Maximum Temperatures in July (°C) | ||||||
---|---|---|---|---|---|---|
32 | 33 | 33 | 34 | 31 | 25 | 25 |
24 | 26 | 26 | 28 | 29 | 28 | 27 |
30 | 32 | 33 | 31 | 29 | 29 | 26 |
27 | 28 | 30 | 31 | 28 | 27 | 29 |
30 | 30 | 25 |
Maximum Temperatures in August (°C) | ||||||
---|---|---|---|---|---|---|
17 | 20 | 19 | 25 | 27 | 28 | 30 |
29 | 27 | 22 | 21 | 20 | 25 | 29 |
32 | 33 | 33 | 27 | 24 | 17 | 21 |
26 | 25 | 27 | 24 | 21 | 23 | 25 |
16 | 18 | 19 |
In the month of July, we see that the lowest temperature is 24°C and the highest temperature is 34°C. The range of this data is therefore 10°C (34 – 24). In the month of August, we see that the range of the data is 17°C (33 – 16). We can therefore conclude that the maximum daily temperature in this city varied more in the month of August than it did in the month of July. This kind of information could be useful, for example, in determining the month in which one prefers to take a vacation.

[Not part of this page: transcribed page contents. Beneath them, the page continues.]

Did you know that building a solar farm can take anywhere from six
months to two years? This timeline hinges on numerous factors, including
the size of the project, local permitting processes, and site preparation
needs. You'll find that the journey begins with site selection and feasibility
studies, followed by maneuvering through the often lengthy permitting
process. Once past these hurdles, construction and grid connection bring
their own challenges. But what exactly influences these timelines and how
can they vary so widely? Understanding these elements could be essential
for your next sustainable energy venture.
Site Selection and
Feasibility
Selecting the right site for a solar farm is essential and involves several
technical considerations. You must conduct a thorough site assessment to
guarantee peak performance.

Note: It is obviously not possible to determine the range of qualitative data (for example, students' favourite foods as represented by the graph below) since we cannot set a maximum or minimum value for such data.
image The four bar graph with varying shades of purple is titled "Students' Favorite Meal". The horizontal axis is named "Favorite Meals" while the vertical axis is named "Number of Students." The first bar, "Spaghetti," reaches the number 6. The second bar, "Pizza," reaches the number 8. The third bar, "Hamburger," reaches 7. And the fourth bar, "Other," reaches the number 5.Source: translated from Guide d’enseignement efficace des mathématiques, de la 4e à la 6e année, Traitement des données et probabilité, p. 107-108.

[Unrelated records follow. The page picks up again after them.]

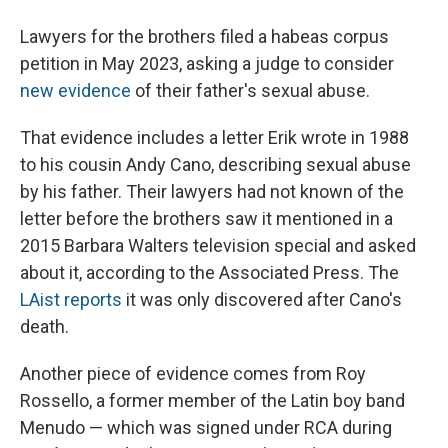
Lawyers for the brothers filed a habeas corpus
petition in May 2023, asking a judge to consider
new evidence
of their father's sexual abuse.
That evidence includes a letter Erik wrote in 1988
to his cousin Andy Cano, describing sexual abuse
by his father. Their lawyers had not known of the
letter before the brothers saw it mentioned in a
2015 Barbara Walters television special and asked
about it, according to the Associated Press. The
LAist reports
it was only discovered after Cano's
death.
Another piece of evidence comes from Roy
Rossello, a former member of the Latin boy band
Menudo — which was signed under RCA during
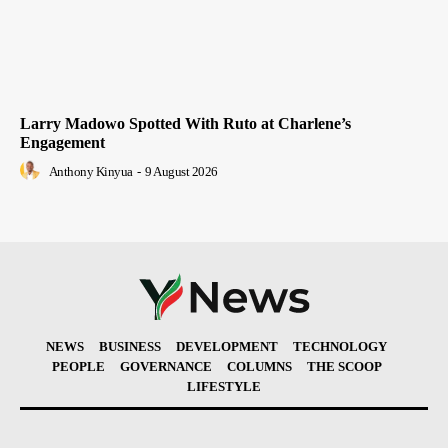
Larry Madowo Spotted With Ruto at Charlene’s
Engagement
Anthony Kinyua
-
9 August 2026
NEWS
BUSINESS
DEVELOPMENT
TECHNOLOGY
PEOPLE
GOVERNANCE
COLUMNS
THE SCOOP
LIFESTYLE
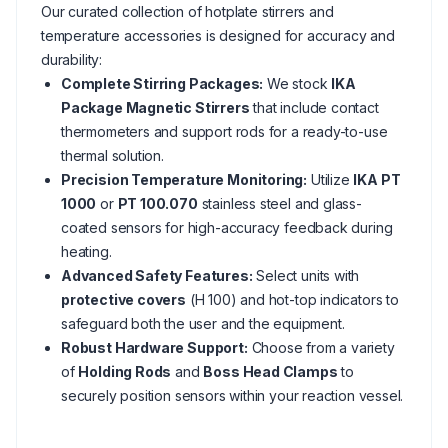
Our curated collection of hotplate stirrers and
temperature accessories is designed for accuracy and
durability:
Complete Stirring Packages:
We stock
IKA
Package Magnetic Stirrers
that include contact
thermometers and support rods for a ready-to-use
thermal solution.
Precision Temperature Monitoring:
Utilize
IKA PT
1000
or
PT 100.070
stainless steel and glass-
coated sensors for high-accuracy feedback during
heating.
Advanced Safety Features:
Select units with
protective covers
(H 100) and hot-top indicators to
safeguard both the user and the equipment.
Robust Hardware Support:
Choose from a variety
of
Holding Rods
and
Boss Head Clamps
to
securely position sensors within your reaction vessel.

Knowledge: Measures of Central Tendency (Mode, Mean, Median)
Mode
The mode of a set of data represents the data item with the greatest frequency, that is, the data item(s) that appear most often. The mode is particularly significant in survey settings where is it necessary to determine what is the most popular, most sold, most frequent, etc. As the examples below illustrate, it is possible to determine the mode of a quantitative or qualitative set of data.
Example 1
The table below shows the data corresponding to the number of children in the families of the students in the class. It can be seen that the most frequent number is 2, indicating that there are more families with two children. The mode of this quantitative set of data is therefore two children per family.
Number of Children in the Families of the Students in the Class
Number of Children in the Family | Number of Students |
---|---|
1 | 3 |
2 | 12 |
3 | 6 |
4 | 3 |
more than 4 | 2 |
Example 2
The following graph looks at the preferred colours of the students in the class. To determine the mode of this qualitative data, we need only look at the length of the bars. We see that the red and blue bars are of equal length and are longer than all the others. In this case, there are two modes, red and blue.

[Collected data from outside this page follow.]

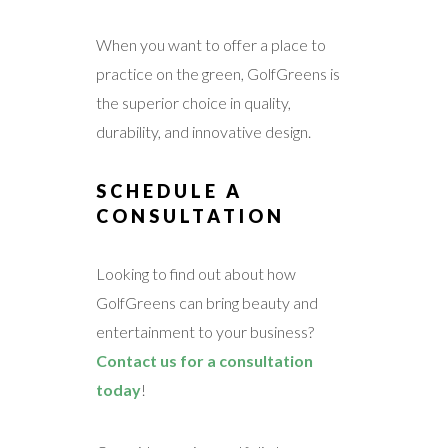
When you want to offer a place to
practice on the green, GolfGreens is
the superior choice in quality,
durability, and innovative design.
SCHEDULE A
CONSULTATION
Looking to find out about how
GolfGreens can bring beauty and
entertainment to your business?
Contact us for a consultation
today
!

image The coloured five bar graph is titled: "Students’ Favorite Colours". The horizontal axis is named "Colours", while the vertical axis is named "Number of Students". The yellow bar goes up to the number 4. The red bar goes up to number 5. The green bar goes up to the number 3. The blue bar rises to the number 5, and the purple bar meaning "Other" rises to the number 4. With arrows, the word "mode" points to the red bar and the blue bar.Example 3
The data below was recorded during a long jump competition.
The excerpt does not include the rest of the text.